Hello. I’m back, I’m nearly functioning normally! I feel on the verge of another down-spiral, but in a (admittedly, not-so-great) way that’s good because I am in a position where I can have a downward spiral.
I have been enjoying my pottery course, and have nearly completed my mini-project, a fairy tale castle sculpture – and I have felt inspired in its design – when I was at my worst, nothing inspired me. At all. I’m an arty-crafty person, I usually have one idea or another, and being uninspired was awful, a shocking realisation of how bad my depression had become.
I am interacting more with my housemates, and my friends. I am having more meaningful conversations with people and feel less alone. I have the energy to cook myself healthy meals, and look after myself. I can now do the little things like washing my clothes and cleaning the kitchen and making my bed; I now have the energy and desire to do these things.

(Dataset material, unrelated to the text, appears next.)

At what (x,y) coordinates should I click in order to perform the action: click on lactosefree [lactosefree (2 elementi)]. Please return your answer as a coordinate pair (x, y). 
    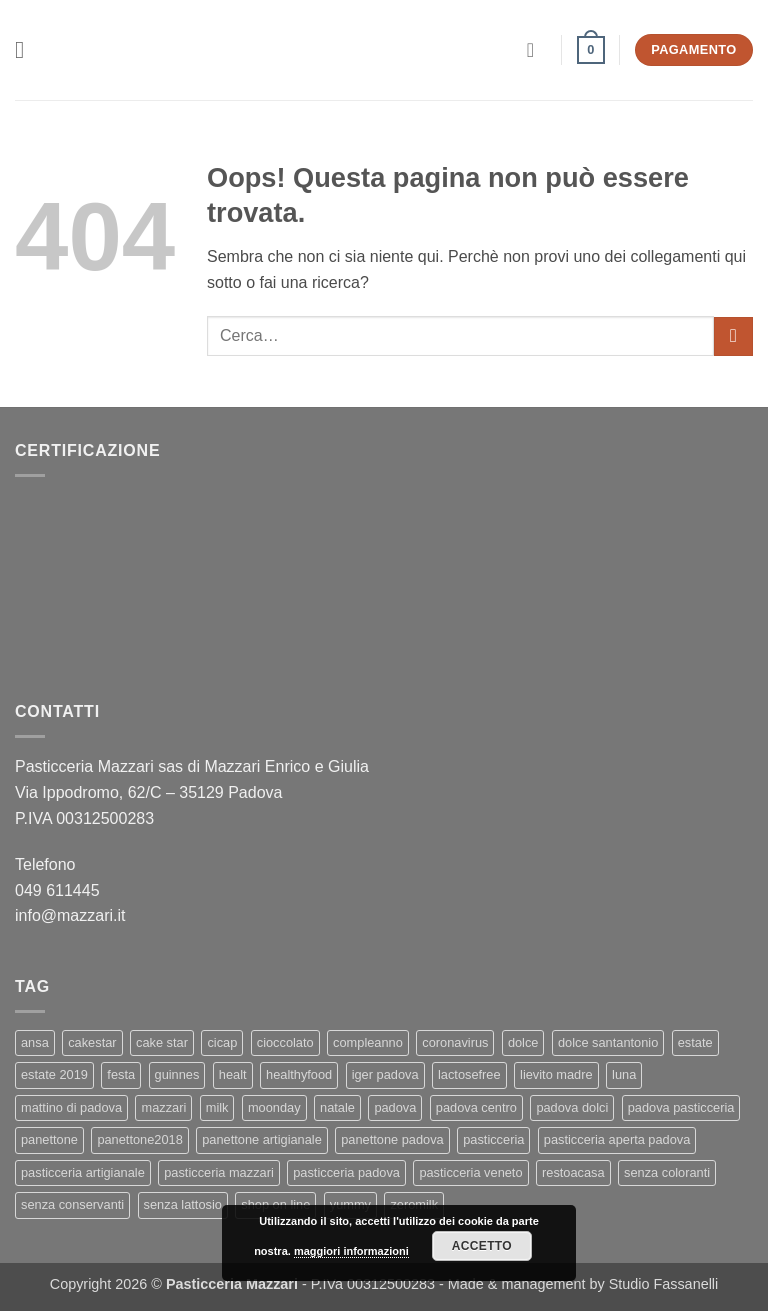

I even started new things, new creative hobbies, exploring more of London, baking, walking places. I have interest in reading books again. I have interest in writing again, so many things which before being crushed by depression I took for granted I can now do again. Now I can go nearly a whole day without even remembering that I am depressed, that things are bad. The greatest achievement in the past weeks is that I have been able to start looking for work. The anxiety that tagged along with my depression caused even thinking briefly about what my CV should contain to be crippling, panicky, horrible.
Well, now I am ready to face the world again, to not let my depression win. Just wanted to share how proud I am to be making progress. I am aware that it may not last, and I appreciate the little steps I am making.